── Records provided ──

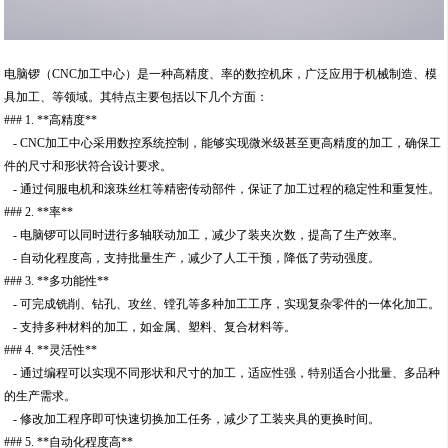
电脑锣（CNC加工中心）是一种高精度、率的数控机床，广泛应用于机械制造、模
具加工、等领域。其特点主要包括以下几个方面：
### 1. **高精度**
- CNC加工中心采用数控系统控制，能够实现微米级甚至更高精度的加工，确保工
件的尺寸和形状符合设计要求。
- 通过伺服电机和滚珠丝杠等精密传动部件，保证了加工过程的稳定性和重复性。
### 2. **率**
- 电脑锣可以同时进行多轴联动加工，减少了装夹次数，提高了生产效率。
- 自动化程度高，支持批量生产，减少了人工干预，降低了劳动强度。
### 3. **多功能性**
- 可完成铣削、钻孔、攻丝、镗孔等多种加工工序，实现复杂零件的一体化加工。
- 支持多种材料的加工，如金属、塑料、复合材料等。
### 4. **灵活性**
- 通过编程可以实现不同形状和尺寸的加工，适应性强，特别适合小批量、多品种
的生产需求。
- 修改加工程序即可快速切换加工任务，减少了工装夹具的更换时间。
### 5. **自动化程度高**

───

If a line of the data above contains "自动化程度高", copy it out.

■ **Reply**
- 自动化程度高，支持批量生产，减少了人工干预，降低了劳动强度。
### 5. **自动化程度高**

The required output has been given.